The Mudcat Café TM
Thread #169436   Message #4094850
Posted By: cnd
25-Feb-21 - 04:40 PM
Thread Name: Lyr Req: in search of old song lyrics Joe Daddle
Subject: RE: Lyr Req: in search of old song lyrics Joe Daddle
I've been struggling to find any more lyrics for it, but here's a good start on the origins:

To emphasize the careless, irresponsible mood of the Davidites and their contempt for the conventions, traditions and critical standards of the Philistines, Schumann has woven into the march [March of the Hosts of David Against the Philistines] very cleverly a quaint old tune of the 17th century, known throughout Germany as the Grossvatertanz (Grandfather-dance), and a favorite college song at the German universities. It was also adopted in this country [the United States] and is familiar to those whose memories reach back over half a century, sung to the following dofferel:
Tim Doolan he dreamt that his father was dead,
And his father he dreamt that Tim Doolan was dead,
 And Tim Doolan was dead
 And his father was dead
And Tim Doolan he dreamt that his father was dead. (via Stories of Standard Teaching Pieces, by Edward Baxter Perry, pp. 61-62)
This song is tricky to track down because of the frequent variation used in repeating it, especially among the titular characters.

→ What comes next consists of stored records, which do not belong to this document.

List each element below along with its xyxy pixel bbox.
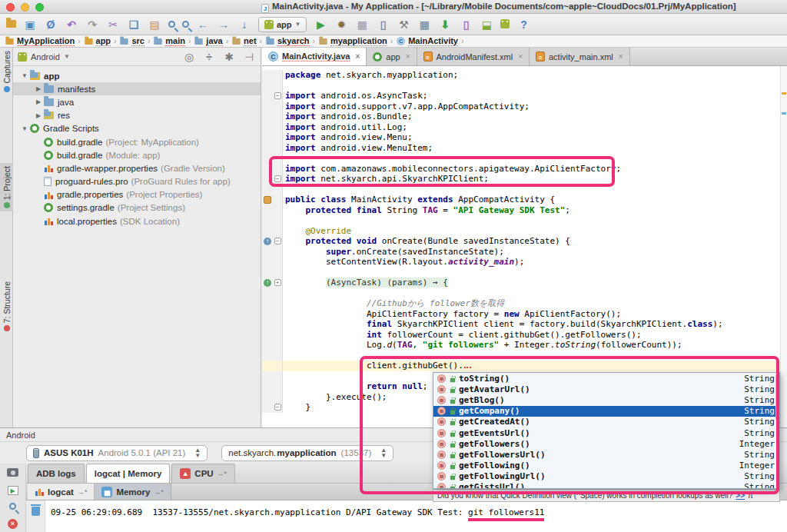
subtab-logcat[interactable]: logcat→*: [28, 484, 95, 500]
cut-button[interactable]: ✂: [106, 18, 120, 32]
screen-record-button[interactable]: ▶: [8, 485, 18, 495]
code-line[interactable]: [262, 185, 787, 195]
open-button[interactable]: [6, 20, 16, 29]
camera-button[interactable]: [7, 468, 18, 478]
code-line[interactable]: @Override: [262, 226, 787, 237]
sync-button[interactable]: Ø: [44, 18, 58, 32]
tree-arrow-icon[interactable]: ▶: [35, 98, 42, 105]
close-button[interactable]: ×: [8, 518, 18, 529]
tab-close-icon[interactable]: ×: [619, 52, 623, 61]
code-line[interactable]: ↑− protected void onCreate(Bundle savedI…: [262, 236, 787, 247]
fold-toggle-icon[interactable]: −: [274, 175, 281, 182]
code-line[interactable]: final SkyarchKPIClient client = factory.…: [262, 319, 787, 330]
float-tab-icon[interactable]: →*: [78, 488, 88, 496]
forward-button[interactable]: →: [217, 18, 231, 32]
completion-item-geteventsurl[interactable]: mgetEventsUrl()String: [433, 427, 779, 438]
float-tab-icon[interactable]: →*: [218, 470, 227, 477]
debug-button[interactable]: ✹: [334, 18, 348, 32]
tree-item-local-properties[interactable]: local.properties (SDK Location): [13, 214, 261, 228]
tab-close-icon[interactable]: ×: [518, 52, 523, 61]
coverage-button[interactable]: ▦: [355, 18, 369, 32]
hint-more-link[interactable]: >>: [736, 491, 745, 500]
breadcrumb-item-mainactivity[interactable]: CMainActivity: [396, 36, 458, 46]
completion-item-getfollowers[interactable]: mgetFollowers()Integer: [433, 438, 779, 449]
completion-item-getavatarurl[interactable]: mgetAvatarUrl()String: [433, 384, 779, 394]
float-tab-icon[interactable]: →*: [154, 488, 164, 496]
trash-button[interactable]: [32, 507, 40, 517]
completion-item-getfollowersurl[interactable]: mgetFollowersUrl()String: [433, 449, 779, 460]
hide-panel-button[interactable]: ⊣: [242, 50, 256, 64]
device-monitor-button[interactable]: ▯: [459, 18, 473, 32]
code-line[interactable]: super.onCreate(savedInstanceState);: [262, 247, 787, 258]
project-view-selector[interactable]: Android ▼: [18, 52, 110, 62]
code-line[interactable]: ApiClientFactory factory = new ApiClient…: [262, 309, 787, 320]
sdk-manager-button[interactable]: ⬓: [480, 18, 493, 32]
fold-toggle-icon[interactable]: −: [274, 404, 281, 411]
code-line[interactable]: //Githubから follower数を取得: [262, 298, 787, 309]
collapse-all-button[interactable]: ÷: [202, 50, 216, 64]
undo-button[interactable]: ↶: [65, 18, 78, 32]
tree-item-res[interactable]: ▶res: [13, 109, 261, 122]
breadcrumb-item-app[interactable]: app: [84, 36, 111, 46]
breadcrumb-item-myapplication[interactable]: myapplication: [318, 36, 387, 46]
editor-tab-activity-main-xml[interactable]: oactivity_main.xml×: [530, 48, 630, 65]
fold-toggle-icon[interactable]: −: [274, 238, 281, 244]
completion-item-getblog[interactable]: mgetBlog()String: [433, 394, 779, 405]
editor-scrollbar[interactable]: [780, 66, 787, 427]
tree-arrow-icon[interactable]: ▼: [21, 125, 28, 132]
tree-arrow-icon[interactable]: ▶: [35, 112, 42, 119]
completion-item-tostring[interactable]: mtoString()String: [433, 373, 779, 384]
locate-button[interactable]: ◎: [182, 50, 196, 64]
sort-lines-button[interactable]: ↓: [237, 18, 251, 32]
code-line[interactable]: [262, 268, 787, 278]
run-button[interactable]: ▶: [314, 18, 327, 32]
layout-inspector-button[interactable]: [9, 502, 16, 511]
attach-debugger-button[interactable]: ▯: [376, 18, 390, 32]
replace-button[interactable]: [182, 20, 189, 29]
breadcrumb-item-java[interactable]: java: [194, 36, 222, 46]
completion-item-getcompany[interactable]: mgetCompany()String: [433, 406, 779, 417]
subtab-memory[interactable]: ▅Memory→*: [95, 484, 171, 500]
code-line[interactable]: import android.view.Menu;: [262, 132, 787, 143]
paste-button[interactable]: ▤: [148, 18, 161, 32]
tool-tab-structure[interactable]: 7: Structure: [0, 278, 13, 334]
code-line-current[interactable]: client.githubGet().: [262, 361, 787, 371]
device-selector[interactable]: ASUS K01H Android 5.0.1 (API 21) ▲▼: [26, 445, 208, 461]
code-line[interactable]: Log.d(TAG, "git followers" + Integer.toS…: [262, 340, 787, 351]
help-button[interactable]: ?: [516, 18, 530, 32]
settings-wrench-button[interactable]: ⚒: [397, 18, 410, 32]
completion-item-getfollowing[interactable]: mgetFollowing()Integer: [433, 461, 779, 471]
settings-gear-button[interactable]: ✱: [222, 50, 236, 64]
tree-item-app[interactable]: ▼app: [13, 69, 261, 82]
tree-item-gradle-wrapper-properties[interactable]: gradle-wrapper.properties (Gradle Versio…: [13, 161, 261, 175]
code-line[interactable]: int followerCount = client.githubGet().g…: [262, 330, 787, 341]
code-line[interactable]: import android.util.Log;: [262, 122, 787, 133]
breadcrumb-item-myapplication[interactable]: MyApplication: [5, 36, 75, 46]
code-line[interactable]: import android.view.MenuItem;: [262, 143, 787, 154]
completion-item-getgistsurl[interactable]: mgetGistsUrl()String: [433, 482, 779, 489]
error-stripe-mark[interactable]: [782, 92, 786, 95]
avd-manager-button[interactable]: [500, 19, 510, 30]
window-zoom-button[interactable]: [35, 3, 44, 12]
code-line[interactable]: import android.os.Bundle;: [262, 111, 787, 122]
gradle-sync-button[interactable]: ⬇: [438, 18, 452, 32]
tree-item-gradle-properties[interactable]: gradle.properties (Project Properties): [13, 188, 261, 201]
editor-tab-app[interactable]: app×: [367, 48, 417, 65]
code-line[interactable]: import android.support.v7.app.AppCompatA…: [262, 101, 787, 112]
panel-tab-cpu[interactable]: ▲CPU→*: [171, 464, 235, 483]
window-minimize-button[interactable]: [21, 3, 29, 12]
save-button[interactable]: ▣: [23, 18, 37, 32]
editor-tab-mainactivity-java[interactable]: CMainActivity.java×: [262, 48, 367, 65]
class-marker-icon[interactable]: [264, 196, 271, 204]
code-line[interactable]: [262, 351, 787, 361]
process-selector[interactable]: net.skyarch.myapplication (13537) ▲▼: [221, 445, 394, 461]
code-line[interactable]: [262, 215, 787, 226]
lambda-marker-icon[interactable]: ↑: [264, 279, 271, 287]
code-line[interactable]: [262, 153, 787, 164]
breadcrumb-item-src[interactable]: src: [119, 36, 144, 46]
tree-item-build-gradle[interactable]: build.gradle (Module: app): [13, 148, 261, 161]
tab-close-icon[interactable]: ×: [355, 52, 360, 61]
code-line[interactable]: package net.skyarch.myapplication;: [262, 70, 787, 81]
tool-tab-captures[interactable]: Captures: [0, 48, 13, 95]
code-line[interactable]: setContentView(R.layout.activity_main);: [262, 257, 787, 268]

A May 17th, 1834 copy of The Mercury (Charleston, SC) contained the following quip in response to a distasteful editorial:

I have it--the Editor must be a descendent from an ancient family of dreaming noteriety, a remarkable instance of which is recorded in the following graceful and polished lines by the family poet.
John Dowling he dreamt that his daddy was dead,
And his daddy he dreamt that John Dowling was dead.
Had the poet survived to the present day, he might have added, and
Dan Dowling he dreamt that the College was dead. (link)

Aside from passage not worth quoting which appeared in the February 2nd, 1894 The Kirwin Globe (p. 4), the September 7th, 1899 The Kansas Patron (p. 1), and The Stockton (KS) Review on November 21st, 1912 (p. 6), which exchanged the name Tim Doolan (or John Dowling) for Dad Desbrow, John Dobbin, and John Dadden, respectively, there's only one other mentioned of this family of songs I could find.

In response to the suggestion that the city organist replace classical music with pop tunes, a poem was written which included the couplet "If Mozart were cut, and they heard in his stead / 'Tim Doolan didn't know that his father was dead.' " (The (Sydney, NSW) Bulletin, Vol. 35 No. 1787 (May 14, 1914), p. 36.

So in general, there doesn't seem to be much more going for it lyrically that I could find, but at least there's a start to an answer and a few examples of it historically.